• [Directions for this task]: Your answer must be every line of the data that contains "Avellino".

• [Input material]:
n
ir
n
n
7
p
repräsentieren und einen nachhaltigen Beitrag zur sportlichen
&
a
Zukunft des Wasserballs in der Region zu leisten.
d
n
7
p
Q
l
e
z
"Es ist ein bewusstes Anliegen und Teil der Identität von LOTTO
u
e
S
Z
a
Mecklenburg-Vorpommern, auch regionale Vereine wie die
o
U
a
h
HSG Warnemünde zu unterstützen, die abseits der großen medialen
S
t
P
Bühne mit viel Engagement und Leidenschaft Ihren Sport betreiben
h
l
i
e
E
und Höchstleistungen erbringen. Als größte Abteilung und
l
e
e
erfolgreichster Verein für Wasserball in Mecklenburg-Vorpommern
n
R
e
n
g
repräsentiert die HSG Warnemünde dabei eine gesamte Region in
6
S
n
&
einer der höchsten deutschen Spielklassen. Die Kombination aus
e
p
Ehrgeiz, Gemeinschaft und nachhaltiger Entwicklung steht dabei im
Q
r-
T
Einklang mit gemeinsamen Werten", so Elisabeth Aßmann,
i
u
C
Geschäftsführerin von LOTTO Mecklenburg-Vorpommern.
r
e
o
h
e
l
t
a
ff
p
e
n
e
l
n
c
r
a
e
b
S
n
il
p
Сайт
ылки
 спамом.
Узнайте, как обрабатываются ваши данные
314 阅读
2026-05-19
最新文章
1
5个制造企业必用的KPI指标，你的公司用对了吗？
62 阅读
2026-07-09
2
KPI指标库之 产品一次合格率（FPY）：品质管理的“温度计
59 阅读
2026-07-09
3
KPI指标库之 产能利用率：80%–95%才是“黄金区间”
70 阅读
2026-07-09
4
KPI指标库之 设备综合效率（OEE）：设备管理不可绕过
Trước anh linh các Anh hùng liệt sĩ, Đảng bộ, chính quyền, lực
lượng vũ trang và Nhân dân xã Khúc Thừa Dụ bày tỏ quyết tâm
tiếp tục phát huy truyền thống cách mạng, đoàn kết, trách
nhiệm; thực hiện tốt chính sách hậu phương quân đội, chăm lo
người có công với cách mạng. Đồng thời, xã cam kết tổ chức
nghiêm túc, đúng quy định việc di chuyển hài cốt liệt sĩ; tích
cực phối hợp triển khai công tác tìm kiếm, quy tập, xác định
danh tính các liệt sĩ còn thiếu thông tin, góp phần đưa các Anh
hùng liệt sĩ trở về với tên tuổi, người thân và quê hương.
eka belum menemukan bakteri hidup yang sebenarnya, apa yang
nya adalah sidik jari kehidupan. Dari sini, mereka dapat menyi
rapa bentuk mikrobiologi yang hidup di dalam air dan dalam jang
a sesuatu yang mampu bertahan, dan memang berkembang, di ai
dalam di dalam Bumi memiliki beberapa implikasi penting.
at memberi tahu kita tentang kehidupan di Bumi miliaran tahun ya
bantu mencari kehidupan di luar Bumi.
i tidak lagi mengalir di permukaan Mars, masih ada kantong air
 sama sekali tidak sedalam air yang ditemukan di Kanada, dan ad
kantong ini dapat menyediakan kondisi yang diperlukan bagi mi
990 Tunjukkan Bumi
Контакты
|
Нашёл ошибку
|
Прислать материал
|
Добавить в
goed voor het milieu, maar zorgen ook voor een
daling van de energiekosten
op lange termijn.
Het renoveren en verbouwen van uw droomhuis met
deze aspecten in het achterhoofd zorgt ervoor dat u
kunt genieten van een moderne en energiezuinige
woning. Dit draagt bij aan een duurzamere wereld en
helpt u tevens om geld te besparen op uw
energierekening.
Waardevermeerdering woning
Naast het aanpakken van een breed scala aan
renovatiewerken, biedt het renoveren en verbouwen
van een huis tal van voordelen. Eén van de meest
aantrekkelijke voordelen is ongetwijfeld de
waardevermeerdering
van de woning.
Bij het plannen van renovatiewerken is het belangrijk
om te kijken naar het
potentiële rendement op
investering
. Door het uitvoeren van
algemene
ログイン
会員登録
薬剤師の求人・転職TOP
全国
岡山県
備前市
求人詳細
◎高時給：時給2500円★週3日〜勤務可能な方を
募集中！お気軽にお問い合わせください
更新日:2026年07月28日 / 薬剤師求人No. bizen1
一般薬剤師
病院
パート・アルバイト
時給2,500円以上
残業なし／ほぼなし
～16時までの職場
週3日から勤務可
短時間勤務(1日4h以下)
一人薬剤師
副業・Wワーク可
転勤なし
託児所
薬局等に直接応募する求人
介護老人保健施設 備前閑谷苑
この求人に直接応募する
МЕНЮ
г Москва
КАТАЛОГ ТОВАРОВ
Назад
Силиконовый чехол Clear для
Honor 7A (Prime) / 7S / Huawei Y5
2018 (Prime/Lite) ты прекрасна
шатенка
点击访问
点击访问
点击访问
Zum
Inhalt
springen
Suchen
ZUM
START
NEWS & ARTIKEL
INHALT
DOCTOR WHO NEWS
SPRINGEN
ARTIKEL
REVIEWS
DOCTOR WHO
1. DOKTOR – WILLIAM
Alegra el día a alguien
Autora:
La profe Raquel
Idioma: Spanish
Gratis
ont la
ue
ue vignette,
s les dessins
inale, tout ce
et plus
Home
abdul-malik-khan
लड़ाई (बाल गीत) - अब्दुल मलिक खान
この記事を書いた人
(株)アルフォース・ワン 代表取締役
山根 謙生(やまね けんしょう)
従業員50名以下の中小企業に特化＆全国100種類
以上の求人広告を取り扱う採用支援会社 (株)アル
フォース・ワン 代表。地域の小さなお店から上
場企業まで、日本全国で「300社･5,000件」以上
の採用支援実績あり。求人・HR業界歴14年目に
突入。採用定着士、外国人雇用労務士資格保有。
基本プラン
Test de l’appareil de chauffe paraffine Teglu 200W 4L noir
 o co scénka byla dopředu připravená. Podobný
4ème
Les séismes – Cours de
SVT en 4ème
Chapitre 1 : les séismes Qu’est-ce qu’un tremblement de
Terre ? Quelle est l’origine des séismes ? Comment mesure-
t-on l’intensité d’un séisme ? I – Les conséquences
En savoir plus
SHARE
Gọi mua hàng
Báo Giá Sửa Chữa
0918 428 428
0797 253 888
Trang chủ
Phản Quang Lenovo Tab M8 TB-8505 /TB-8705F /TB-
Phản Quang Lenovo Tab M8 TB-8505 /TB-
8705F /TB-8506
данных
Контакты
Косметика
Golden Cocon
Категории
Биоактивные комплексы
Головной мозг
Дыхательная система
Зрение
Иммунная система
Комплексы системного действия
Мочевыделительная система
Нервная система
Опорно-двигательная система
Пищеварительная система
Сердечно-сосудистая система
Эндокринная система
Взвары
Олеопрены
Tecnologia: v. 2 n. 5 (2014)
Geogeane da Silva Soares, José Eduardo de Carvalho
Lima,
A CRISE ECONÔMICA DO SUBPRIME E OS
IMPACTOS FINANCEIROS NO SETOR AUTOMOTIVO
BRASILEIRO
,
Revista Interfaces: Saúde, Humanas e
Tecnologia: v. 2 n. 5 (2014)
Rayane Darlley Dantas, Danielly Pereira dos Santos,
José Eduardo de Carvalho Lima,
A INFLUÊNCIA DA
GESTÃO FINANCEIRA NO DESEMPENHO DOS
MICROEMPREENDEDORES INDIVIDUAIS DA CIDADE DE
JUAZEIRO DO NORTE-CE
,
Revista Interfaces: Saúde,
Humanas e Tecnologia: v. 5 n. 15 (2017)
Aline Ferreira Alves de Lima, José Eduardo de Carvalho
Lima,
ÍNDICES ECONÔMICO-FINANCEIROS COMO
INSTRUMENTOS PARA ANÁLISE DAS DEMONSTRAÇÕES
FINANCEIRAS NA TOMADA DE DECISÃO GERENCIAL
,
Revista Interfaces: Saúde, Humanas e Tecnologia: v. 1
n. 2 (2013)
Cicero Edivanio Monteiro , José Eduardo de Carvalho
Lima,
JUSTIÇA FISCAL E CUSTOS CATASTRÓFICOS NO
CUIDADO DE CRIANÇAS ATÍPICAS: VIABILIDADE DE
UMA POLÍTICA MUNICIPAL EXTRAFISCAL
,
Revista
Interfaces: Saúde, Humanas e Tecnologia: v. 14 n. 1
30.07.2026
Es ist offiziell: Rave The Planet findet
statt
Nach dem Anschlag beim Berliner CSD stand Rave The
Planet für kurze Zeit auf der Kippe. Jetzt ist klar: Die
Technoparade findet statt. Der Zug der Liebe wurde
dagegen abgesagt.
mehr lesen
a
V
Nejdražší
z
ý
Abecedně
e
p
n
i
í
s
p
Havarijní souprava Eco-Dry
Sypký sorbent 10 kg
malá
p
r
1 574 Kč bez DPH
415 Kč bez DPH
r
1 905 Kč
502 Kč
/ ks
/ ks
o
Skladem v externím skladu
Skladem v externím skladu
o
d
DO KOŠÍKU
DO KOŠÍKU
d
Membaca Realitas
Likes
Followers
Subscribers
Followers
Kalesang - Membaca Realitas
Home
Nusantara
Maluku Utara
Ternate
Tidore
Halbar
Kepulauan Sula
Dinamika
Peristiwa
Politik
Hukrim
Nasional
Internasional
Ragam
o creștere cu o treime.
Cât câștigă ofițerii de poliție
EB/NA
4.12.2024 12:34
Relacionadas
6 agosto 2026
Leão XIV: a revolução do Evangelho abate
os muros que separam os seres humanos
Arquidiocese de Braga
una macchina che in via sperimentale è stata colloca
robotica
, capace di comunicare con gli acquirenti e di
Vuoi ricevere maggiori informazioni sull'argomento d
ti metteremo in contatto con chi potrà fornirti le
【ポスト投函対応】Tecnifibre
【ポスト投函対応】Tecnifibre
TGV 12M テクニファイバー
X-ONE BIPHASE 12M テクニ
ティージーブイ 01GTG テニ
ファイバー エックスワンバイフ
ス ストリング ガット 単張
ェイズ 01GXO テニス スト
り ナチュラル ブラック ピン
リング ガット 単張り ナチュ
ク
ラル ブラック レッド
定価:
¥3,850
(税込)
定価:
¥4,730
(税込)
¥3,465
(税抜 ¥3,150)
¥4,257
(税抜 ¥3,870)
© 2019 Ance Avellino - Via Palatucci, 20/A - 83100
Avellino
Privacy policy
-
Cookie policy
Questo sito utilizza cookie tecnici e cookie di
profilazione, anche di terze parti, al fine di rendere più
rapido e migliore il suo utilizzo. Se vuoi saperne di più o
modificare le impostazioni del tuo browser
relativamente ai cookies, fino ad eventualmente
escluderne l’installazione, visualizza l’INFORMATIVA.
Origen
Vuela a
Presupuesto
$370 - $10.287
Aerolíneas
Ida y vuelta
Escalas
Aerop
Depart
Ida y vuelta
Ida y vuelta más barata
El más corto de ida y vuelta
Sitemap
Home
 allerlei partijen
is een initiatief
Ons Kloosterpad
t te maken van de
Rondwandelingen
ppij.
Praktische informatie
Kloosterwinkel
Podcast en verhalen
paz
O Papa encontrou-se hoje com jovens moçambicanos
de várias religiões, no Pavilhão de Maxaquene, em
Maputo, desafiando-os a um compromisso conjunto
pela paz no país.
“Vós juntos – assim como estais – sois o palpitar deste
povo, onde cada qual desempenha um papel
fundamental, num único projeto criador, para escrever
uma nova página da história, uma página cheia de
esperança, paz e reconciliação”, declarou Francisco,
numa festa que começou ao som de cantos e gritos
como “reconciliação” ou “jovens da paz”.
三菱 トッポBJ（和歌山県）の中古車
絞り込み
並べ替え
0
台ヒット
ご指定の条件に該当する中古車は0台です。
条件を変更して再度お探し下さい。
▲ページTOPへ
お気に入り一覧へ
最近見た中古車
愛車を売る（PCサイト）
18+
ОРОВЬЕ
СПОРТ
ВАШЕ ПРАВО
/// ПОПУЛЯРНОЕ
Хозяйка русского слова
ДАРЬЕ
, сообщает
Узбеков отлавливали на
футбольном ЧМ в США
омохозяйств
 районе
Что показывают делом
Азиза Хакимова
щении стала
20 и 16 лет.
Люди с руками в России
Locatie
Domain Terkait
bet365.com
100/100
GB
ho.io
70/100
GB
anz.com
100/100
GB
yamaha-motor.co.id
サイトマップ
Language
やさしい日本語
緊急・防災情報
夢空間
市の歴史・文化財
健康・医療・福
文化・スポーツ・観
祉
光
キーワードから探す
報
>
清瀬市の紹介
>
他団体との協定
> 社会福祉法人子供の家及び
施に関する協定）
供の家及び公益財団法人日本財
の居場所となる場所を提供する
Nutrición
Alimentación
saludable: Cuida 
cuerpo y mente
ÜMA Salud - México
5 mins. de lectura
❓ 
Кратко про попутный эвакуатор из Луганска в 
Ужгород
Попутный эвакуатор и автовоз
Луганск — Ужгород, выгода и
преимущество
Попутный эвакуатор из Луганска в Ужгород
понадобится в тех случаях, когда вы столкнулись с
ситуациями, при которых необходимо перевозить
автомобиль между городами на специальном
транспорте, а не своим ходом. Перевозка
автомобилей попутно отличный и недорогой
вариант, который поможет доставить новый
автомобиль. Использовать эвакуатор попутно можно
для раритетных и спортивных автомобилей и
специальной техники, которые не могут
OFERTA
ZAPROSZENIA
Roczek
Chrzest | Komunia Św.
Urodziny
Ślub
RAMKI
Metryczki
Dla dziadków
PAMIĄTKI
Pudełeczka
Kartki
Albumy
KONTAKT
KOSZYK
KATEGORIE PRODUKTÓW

• [Answer to the exercise]:
© 2019 Ance Avellino - Via Palatucci, 20/A - 83100
Avellino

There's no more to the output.